Ele tenta ser uma versão atual do “On Any Sunday”, mas faltou carisma. Mesmo assim, é interessante e muito bem produzido, o tipo do filme que eu gostaria muito de ver uma versão 100% nacional um dia.

Dou 4 de 5 cervejas.
4
(Daria só 3 1/2, mas acho um pecado deixar uma breja pela metade.)


TT3D Closer to the Edge

TT3D_Closer_to_the_EdgeGosta de corrida? Adrenalina? Então você vai se sentir em casa. Acho uma pena que, por causa da rivalidade “Customs vs Jaspions”, muitos motocliclistas não gostam de nada que envolve motos esportivas. Por isso, sempre que posso, tento atrair mais adeptos para este mundo. E uma boa maneira de se interessar mais sobre o tópico é com o documentário TT3D Closer to the Edge.

Para quem não sabe, o Tourist Trophy Isle of Man, é uma corrida pelas estreitas e perigosas ruas da Ilha de Man, entre a Irlanda e o Reino Unido. E perigosas não é eufemismo: em 100 anos de corridas, mais de 200 pilotos faleceram no circuito. Não há áreas de escape, a segurança é mínima, pilotos passam a mais de 320 km/h ao lado de muros de pedra com centenas de anos.
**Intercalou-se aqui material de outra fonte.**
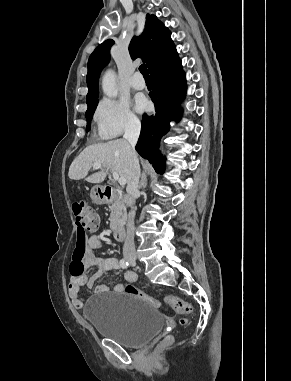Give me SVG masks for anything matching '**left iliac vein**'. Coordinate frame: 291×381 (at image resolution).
Segmentation results:
<instances>
[{
  "mask_svg": "<svg viewBox=\"0 0 291 381\" xmlns=\"http://www.w3.org/2000/svg\"><path fill=\"white\" fill-rule=\"evenodd\" d=\"M131 265H132V266H135V265H136V263H135V262H133V263H131Z\"/></svg>",
  "mask_w": 291,
  "mask_h": 381,
  "instance_id": "4c4485c4",
  "label": "left iliac vein"
}]
</instances>
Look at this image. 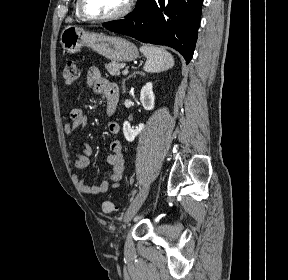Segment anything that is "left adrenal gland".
I'll return each instance as SVG.
<instances>
[{
	"mask_svg": "<svg viewBox=\"0 0 288 280\" xmlns=\"http://www.w3.org/2000/svg\"><path fill=\"white\" fill-rule=\"evenodd\" d=\"M138 74H139V75H144V72H142V71H136V72L132 73L131 75H129L126 79L123 80V82H122L123 92L126 91L125 82H126L127 80H129L131 77H135V76L138 75Z\"/></svg>",
	"mask_w": 288,
	"mask_h": 280,
	"instance_id": "1",
	"label": "left adrenal gland"
}]
</instances>
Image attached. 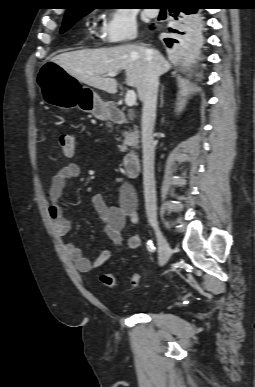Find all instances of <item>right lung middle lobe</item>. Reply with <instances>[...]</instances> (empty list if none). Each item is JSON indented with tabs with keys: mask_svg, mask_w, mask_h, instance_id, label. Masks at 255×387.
I'll list each match as a JSON object with an SVG mask.
<instances>
[{
	"mask_svg": "<svg viewBox=\"0 0 255 387\" xmlns=\"http://www.w3.org/2000/svg\"><path fill=\"white\" fill-rule=\"evenodd\" d=\"M90 11L86 12H70L65 14L64 20H63V25L61 28V33L67 31L75 22L78 18L83 17Z\"/></svg>",
	"mask_w": 255,
	"mask_h": 387,
	"instance_id": "obj_1",
	"label": "right lung middle lobe"
}]
</instances>
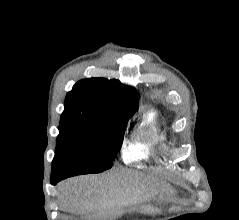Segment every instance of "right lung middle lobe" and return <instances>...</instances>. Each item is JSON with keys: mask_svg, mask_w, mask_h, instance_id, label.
I'll list each match as a JSON object with an SVG mask.
<instances>
[{"mask_svg": "<svg viewBox=\"0 0 239 220\" xmlns=\"http://www.w3.org/2000/svg\"><path fill=\"white\" fill-rule=\"evenodd\" d=\"M128 119L108 123L61 122L51 180L110 169Z\"/></svg>", "mask_w": 239, "mask_h": 220, "instance_id": "dd1d6c3e", "label": "right lung middle lobe"}]
</instances>
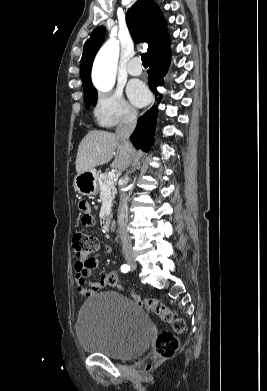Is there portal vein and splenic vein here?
<instances>
[{
    "mask_svg": "<svg viewBox=\"0 0 267 391\" xmlns=\"http://www.w3.org/2000/svg\"><path fill=\"white\" fill-rule=\"evenodd\" d=\"M108 176L111 177V178H115V177H116V174H115L114 172H110V173L108 174Z\"/></svg>",
    "mask_w": 267,
    "mask_h": 391,
    "instance_id": "obj_1",
    "label": "portal vein and splenic vein"
}]
</instances>
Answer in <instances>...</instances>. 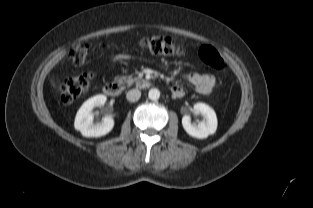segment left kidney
<instances>
[{"instance_id": "left-kidney-1", "label": "left kidney", "mask_w": 313, "mask_h": 208, "mask_svg": "<svg viewBox=\"0 0 313 208\" xmlns=\"http://www.w3.org/2000/svg\"><path fill=\"white\" fill-rule=\"evenodd\" d=\"M193 109L203 116V120L198 124L191 123L189 115H184L182 125L185 131L192 137L203 139L210 134H214L217 129V117L215 111L205 103H195Z\"/></svg>"}]
</instances>
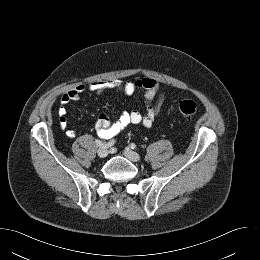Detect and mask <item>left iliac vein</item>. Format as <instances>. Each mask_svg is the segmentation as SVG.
Wrapping results in <instances>:
<instances>
[{
    "label": "left iliac vein",
    "instance_id": "obj_1",
    "mask_svg": "<svg viewBox=\"0 0 260 260\" xmlns=\"http://www.w3.org/2000/svg\"><path fill=\"white\" fill-rule=\"evenodd\" d=\"M123 154L126 158H128L130 161H133V162H138L141 159V157L138 153L132 151L129 148H126L123 151Z\"/></svg>",
    "mask_w": 260,
    "mask_h": 260
}]
</instances>
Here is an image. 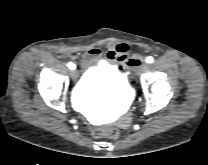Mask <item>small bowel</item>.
Segmentation results:
<instances>
[{
  "mask_svg": "<svg viewBox=\"0 0 208 165\" xmlns=\"http://www.w3.org/2000/svg\"><path fill=\"white\" fill-rule=\"evenodd\" d=\"M102 57L101 50L92 48L82 56L83 65L88 68L96 64ZM104 58L120 70H128L138 63V56L130 53V48L124 43L111 44L106 48Z\"/></svg>",
  "mask_w": 208,
  "mask_h": 165,
  "instance_id": "obj_1",
  "label": "small bowel"
}]
</instances>
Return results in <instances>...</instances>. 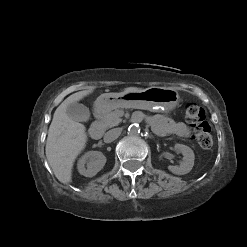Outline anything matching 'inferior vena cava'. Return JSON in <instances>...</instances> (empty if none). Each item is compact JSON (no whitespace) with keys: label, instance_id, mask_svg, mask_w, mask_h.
I'll list each match as a JSON object with an SVG mask.
<instances>
[{"label":"inferior vena cava","instance_id":"inferior-vena-cava-1","mask_svg":"<svg viewBox=\"0 0 247 247\" xmlns=\"http://www.w3.org/2000/svg\"><path fill=\"white\" fill-rule=\"evenodd\" d=\"M121 132H122L121 128H114L109 130L104 135V141L107 143L114 141L120 136Z\"/></svg>","mask_w":247,"mask_h":247}]
</instances>
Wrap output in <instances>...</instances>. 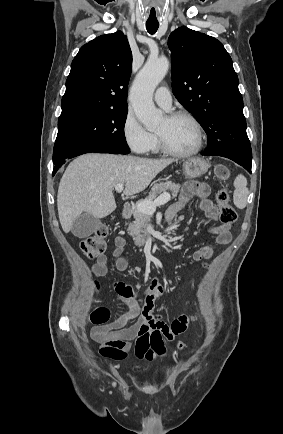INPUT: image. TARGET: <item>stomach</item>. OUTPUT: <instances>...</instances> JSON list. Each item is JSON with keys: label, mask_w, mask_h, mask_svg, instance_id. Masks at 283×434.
I'll use <instances>...</instances> for the list:
<instances>
[{"label": "stomach", "mask_w": 283, "mask_h": 434, "mask_svg": "<svg viewBox=\"0 0 283 434\" xmlns=\"http://www.w3.org/2000/svg\"><path fill=\"white\" fill-rule=\"evenodd\" d=\"M208 163L201 158H190L182 163L183 175L186 178H197L207 172Z\"/></svg>", "instance_id": "0dacf381"}]
</instances>
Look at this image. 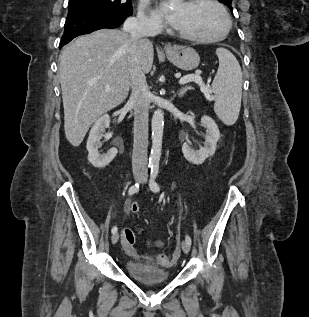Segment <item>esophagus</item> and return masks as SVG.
Listing matches in <instances>:
<instances>
[{"mask_svg":"<svg viewBox=\"0 0 309 317\" xmlns=\"http://www.w3.org/2000/svg\"><path fill=\"white\" fill-rule=\"evenodd\" d=\"M165 50H166V51L172 50L171 45H170V44H166V45H165Z\"/></svg>","mask_w":309,"mask_h":317,"instance_id":"obj_1","label":"esophagus"}]
</instances>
Um dos grandes atrativos do TT, é a sua habilidade em atrair de pilotos desconhecidos a campeões mundiais, alçando muitas vezes os desconhecidos ao status de heróis. Closer to The Edge acompanha um desses pilotos locais, o mecânico de caminhões Guy Martin, e a sua tentativa de ganhar a corrida.

Ao invés de postar um trailer, vou deixar um vídeo com cenas que definem bem a corrida. Esqueça falatório em espanhol do começo e já parta para os 36 segundos, que é onde a ação começa.

Dou 5 de 5 cervejas.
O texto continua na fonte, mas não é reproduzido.